▶ Exercise directions
Give again exactly, and only, the lines between the line holding "Bergenfield Chamber of Commerce (396, 996)" and the end of the listing, both boundary lines included.

▶ Material for this task
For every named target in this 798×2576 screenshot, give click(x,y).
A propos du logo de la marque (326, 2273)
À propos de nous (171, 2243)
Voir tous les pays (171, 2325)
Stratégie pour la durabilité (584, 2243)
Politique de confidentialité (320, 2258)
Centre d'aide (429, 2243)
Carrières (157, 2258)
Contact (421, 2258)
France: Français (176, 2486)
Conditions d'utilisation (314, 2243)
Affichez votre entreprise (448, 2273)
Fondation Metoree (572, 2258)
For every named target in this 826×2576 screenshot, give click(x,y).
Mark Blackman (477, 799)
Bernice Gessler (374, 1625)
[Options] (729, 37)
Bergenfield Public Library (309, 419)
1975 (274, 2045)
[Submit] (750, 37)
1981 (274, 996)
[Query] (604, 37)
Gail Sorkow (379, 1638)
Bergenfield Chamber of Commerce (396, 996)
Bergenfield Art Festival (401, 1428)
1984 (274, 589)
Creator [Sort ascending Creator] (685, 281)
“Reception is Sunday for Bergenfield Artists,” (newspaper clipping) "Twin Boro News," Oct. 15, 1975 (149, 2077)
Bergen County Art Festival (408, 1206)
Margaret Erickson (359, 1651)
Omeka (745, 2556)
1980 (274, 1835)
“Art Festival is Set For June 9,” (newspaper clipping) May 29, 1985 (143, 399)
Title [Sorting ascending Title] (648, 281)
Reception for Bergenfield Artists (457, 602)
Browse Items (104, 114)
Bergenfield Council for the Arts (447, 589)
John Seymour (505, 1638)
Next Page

▶ Response area
Bergenfield Chamber of Commerce (396, 996)
Bergenfield Art Festival (401, 1428)
1984 (274, 589)
Creator [Sort ascending Creator] (685, 281)
“Reception is Sunday for Bergenfield Artists,” (newspaper clipping) "Twin Boro News," Oct. 15, 1975 (149, 2077)
Bergen County Art Festival (408, 1206)
Margaret Erickson (359, 1651)
Omeka (745, 2556)
1980 (274, 1835)
“Art Festival is Set For June 9,” (newspaper clipping) May 29, 1985 (143, 399)
Title [Sorting ascending Title] (648, 281)
Reception for Bergenfield Artists (457, 602)
Browse Items (104, 114)
Bergenfield Council for the Arts (447, 589)
John Seymour (505, 1638)
Next Page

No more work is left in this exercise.